Do Lawnmowers Have Catalytic Converters?

In chemistry, catalysts are compounds that aggravate chemical reactions while leaving catalysts unaffected. The first catalytic converter was invented by a French engineer named Eugene Houdry for smoke stacks. It wasn’t until 1975 that catalytic converters began to be used in automotive vehicles to reduce hazardous emissions from car exhaust; some of those include carbon monoxide, nitrogen oxide, hydrocarbons. A catalyst is necessary.

To further clarify, a catalytic converter is an “antipollution device in an automotive exhaust system that contains a catalyst for chemically converting some pollutants in the exhaust gases..” The catalyst used in a catalytic converter involves a mixture of platinum (Pt), palladium (Pd) and rhodium (Rh). These metals are coated inside of a honeycomb made of ceramic that uses a large surface area where reactions take place.

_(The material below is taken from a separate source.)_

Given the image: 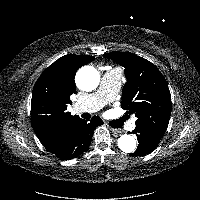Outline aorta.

Since it is essentially a safety hazard to not use catalytic converters; do lawn mowers come with a catalytic converter built in? The answer to this question is a striking no. The reason there isn’t a catalytic converter in lawnmowers is largely due to lack of regulations and lack of demand (because catalytic converters are expensive).

To give a picture of how necessary catalytic converters are for lawnmowers; the Texas Commission on Environmental quality discovered that one hour of using a gas powered lawn mower produced the same amount of pollution as driving for four hours.

Because of the hydrocarbon toxic wastes; gas-powered lawn mowers which are not enabled with a catalytic converter can be a huge contributor to smog. In fact, the Environmental Protection Agency proposed a regulation that would reduce 35% emissions in lawn mowers (as well as speedboats). It was so dramatic that the result of such had the same effect as removing 1 in 5 cars out on the streets; 190 million gallons of gasoline were preserved and 300 premature deaths were prevented annually.

To give you a picture of how huge of an impact gas-powered lawn mowers have on the environment by simply not having a catalytic converter, it is estimated by the California Air Resources Board (CARB) that 5% of all pollution in the United States is the result of lawnmower use and 2% of smog pollutants.

Electric lawn mowers are making a mark but there are still several issues that are preventing electric lawn mowers from moving forward. First of all is the tangled mess of cords that electric lawn mowers use. While there are cordless lawn mowers there is still the issue with batteries failing and having to replace the batteries, which can be a huge pain.

Also, there is the use of mechanical lawn mowers which simply use the force and momentum of propelling the equipment forward that the blades begin to twist and cut grass. This is by far the safest option in terms of health and the environment. These tools are also cost effective and readily available for consumer access; you can find these at Wal-Mart, Home Depot and Lowes.

To conclude; currently, there are no regulations requiring the use of catalytic converters. There is also not much of a demand for catalytic converters because consumers simply aren’t pushing company’s for that want; as I mentioned to top all of this off, it is expensive to have a catalytic converter powered lawn mower. Perhaps, the EPA will soon step in and require the use of catalytic converters in the near future; it’s the safest route for the future of lawn mowers.